The integration of AI into postpartum care offers a promising strategy to supplement midwife-led interventions, especially during the critical transition from hospital to home. Given that many participants expressed interest in continued support after discharge, future iterations of the system should prioritize real-time functionality and remote usability. These advancements will require the development of secure image transfer protocols, user-friendly mobile applications, and ethical frameworks for handling sensitive health data. Importantly, such features must be designed to align with maternal preferences for privacy, usability, and timeliness.
In addition, this study highlights the need to diversify and strengthen recruitment strategies. The underrepresentation of multiparous women suggests that broader system appeal—through expanded features such as mastitis detection or personalized feeding advice—may be necessary to engage a wider demographic.
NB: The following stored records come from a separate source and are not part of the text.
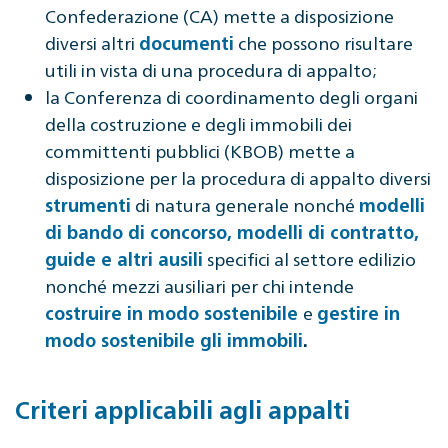
Confederazione (CA) mette a disposizione
diversi altri
che possono risultare
documenti
utili in vista di una procedura di appalto;
la Conferenza di coordinamento degli organi
della costruzione e degli immobili dei
committenti pubblici (KBOB) mette a
disposizione per la procedura di appalto diversi
di natura generale nonché
strumenti
modelli
di bando di concorso, modelli di contratto,
specifici al settore edilizio
guide e altri ausili
nonché mezzi ausiliari per chi intende
e
costruire in modo sostenibile
gestire in
modo sostenibile gli immobili
.
Criteri applicabili agli appalti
Tailoring AI feedback to maternal experience levels, breastfeeding goals, and psychosocial context could improve both uptake and sustained use.
Finally, future research should aim for larger, more diverse samples and longitudinal designs to assess the long-term impact of AI-assisted support on breastfeeding duration, maternal confidence, and infant health outcomes. As the population of digital-native mothers continues to grow, the integration of AI into maternal health services must evolve in parallel, ensuring accessibility, equity, and clinical relevance across care settings.
4.7. Limitations
The small sample size (n = 23) in the present feasibility study limits the generalizability of findings and precludes a robust statistical comparison between groups. While the underlying deep-learning model was trained and validated on an augmented dataset of 753 clinical images in previous research, the current clinical application was tested with a limited number of participants and a single image submission per mother. Future studies should incorporate larger, more diverse postpartum populations and evaluate the model with external datasets to strengthen reproducibility and scientific validity.
5. Conclusions
This study demonstrated the feasibility and acceptability of a deep-learning-based nipple trauma assessment system implemented during postpartum hospitalization. The system functioned safely and reliably for all participating mothers, with no adverse events reported. Most participants found the feedback helpful, and many expressed interest in future use beyond hospitalization.
To enhance clinical applicability, future developments should focus on secure remote access, real-time analysis, and expanded features to support broader breastfeeding concerns. These improvements may increase usability and meet the diverse needs of postpartum mothers.
In summary, AI-assisted image analysis shows promise as a supportive tool in maternal care and warrants further research for broader implementation.